The Chinese health care system is very different from the French system. Not so much in terms of techniques, but rather in terms of organization. For example, there aren’t really any private medical practices in China; everything is done in hospitals or clinics of various sizes. Patients simply go there and are examined on the spot. Also, a 15-20 minute doctor’s appointment is difficult to imagine in China. Doctors see more than 100-150 patients each day, often spending only two to three minutes with each patient. So it’s quite perplexing and rather difficult for us to understand how they can practice medicine with such short consultations, but I suppose it’s because we do not have the same number of patients to treat. You look at things a little differently when you come back to France. Also, medicine is taught in a different way: during the internships, the students draw blood, check blood pressure and oxygen levels, have daily academic visits (the professor sees the patients and all the students follow them), and review their courses. As for new residents, they are given fewer responsibilities than in France. They take care of post-surgical dressings, for example, whereas this is more of a nurse’s role in France. They watch their superior when it comes to patient care and prescriptions, but they don't really get involved themselves at the beginning.

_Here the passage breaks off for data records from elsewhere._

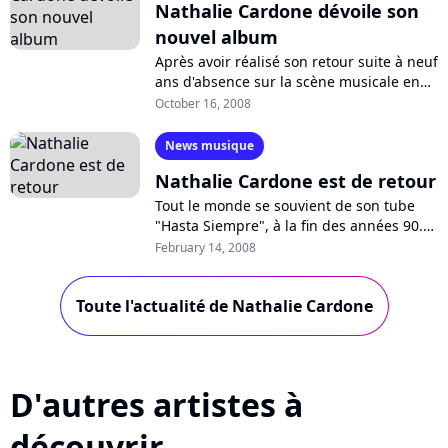
Nathalie Cardone dévoile son
nouvel album
Après avoir réalisé son retour suite à neuf
ans d'absence sur la scène musicale en
ce début d'année avec "Yo Soy Rebelde",
October 16, 2008
voici que Nathalie Cardone...
News musique
Nathalie Cardone est de retour
Tout le monde se souvient de son tube
"Hasta Siempre", à la fin des années 90.
La chanteuse et comédienne Nathalie
February 14, 2008
Cardone tente actuellement un retour...
Toute l'actualité de Nathalie Cardone
D'autres artistes à
découvrir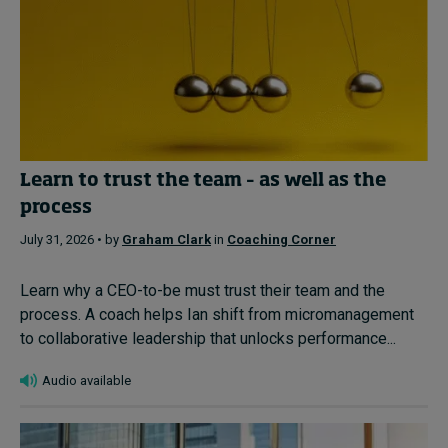
Learn to trust the team – as well as the
process
July 31, 2026 • by
Graham Clark
in
Coaching Corner
Learn why a CEO-to-be must trust their team and the
process. A coach helps Ian shift from micromanagement
to collaborative leadership that unlocks performance...
Audio available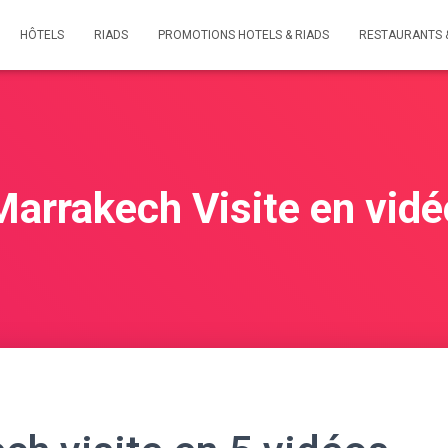
HÔTELS
RIADS
PROMOTIONS HOTELS & RIADS
RESTAURANTS 
Marrakech Visite en vidé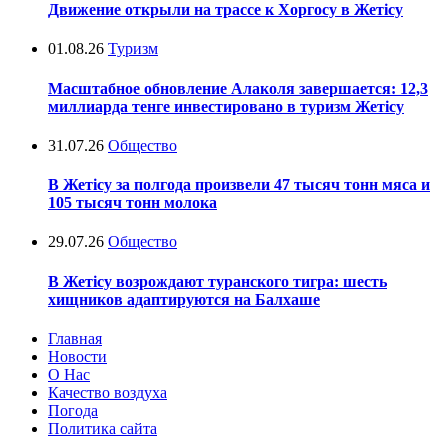
Движение открыли на трассе к Хоргосу в Жетісу
01.08.26
Туризм
Масштабное обновление Алаколя завершается: 12,3
миллиарда тенге инвестировано в туризм Жетісу
31.07.26
Общество
В Жетісу за полгода произвели 47 тысяч тонн мяса и
105 тысяч тонн молока
29.07.26
Общество
В Жетісу возрождают туранского тигра: шесть
хищников адаптируются на Балхаше
Главная
Новости
О Нас
Качество воздуха
Погода
Политика сайта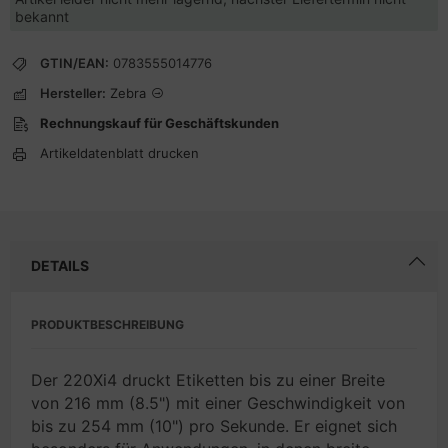
bekannt
GTIN/EAN:
0783555014776
Hersteller:
Zebra
Rechnungskauf für Geschäftskunden
Artikeldatenblatt drucken
DETAILS
PRODUKTBESCHREIBUNG
Der 220Xi4 druckt Etiketten bis zu einer Breite
von 216 mm (8.5") mit einer Geschwindigkeit von
bis zu 254 mm (10") pro Sekunde. Er eignet sich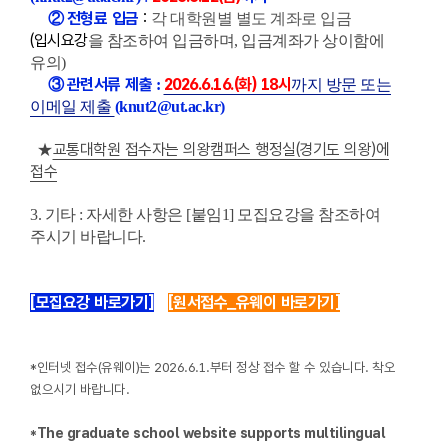
전형료 입금
:
②
각 대학원별 별도 계좌로 입금
(입시요강
을 참조하여 입금하며, 입금계좌가 상이함에
유의)
관련서류 제출
2026.6.16.(화) 18시
③
:
까지 방문 또는
이메일 제출
(knut2@ut.ac.kr)
교통대학원 접수자는 의왕캠퍼스 행정실(경기도 의왕)에
★
접수
3. 기타 : 자세한 사항은 [붙임1] 모집요강을 참조하여
주시기 바랍니다.
[모집요강 바로가기]
[원서접수_유웨이 바로가기]
*
인터넷 접수(유웨이)는 2026.6.1.부터 정상 접수 할 수 있습니다. 착오
없으시기 바랍니다.
*The graduate school website supports multilingual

How would you sum up this experience?

This assignment involves taking one year off from your residency, which means requesting a two semester break. Since I hadn’t started my thesis at that time, it was quite nice not to have to think about it for a year. That being said, it is possible to continue your thesis while working in this position, which has been the case for a number of my predecessors. This experience is something I will always look back on with great fondness. It allowed me to take a step back from my residency while keeping a foothold in medicine. Explaining things to students, especially non-French students, requires a different approach; it is not enough to understand the subject yourself, you have to make sure that they understand it, too! We had to adapt the vocabulary quite a bit, and even make comparisons that may seem a bit silly. We had to use a lot of gestures, onomatopoeias, pointing to things, and we changed the slideshows to include diagrams, drawings, photos, etc. The French Medical School went to great lengths to adapt the program so that it could continue throughout the pandemic. For example, it has introduced a number of online classes. Without them, most of the training sessions would not have been possible. The sixth-year students could sit their written exams on a computer, so that all documents could be sent to the various examiners by e-mail, and the oral exams were conducted by video link, so the overall exam process was “almost” normal. This rewarding experience makes me want to do something similar in another country, but I’d like to finish my residency first. This will surely influence my career in one way or another; it has made me want to get off the beaten track even more than before!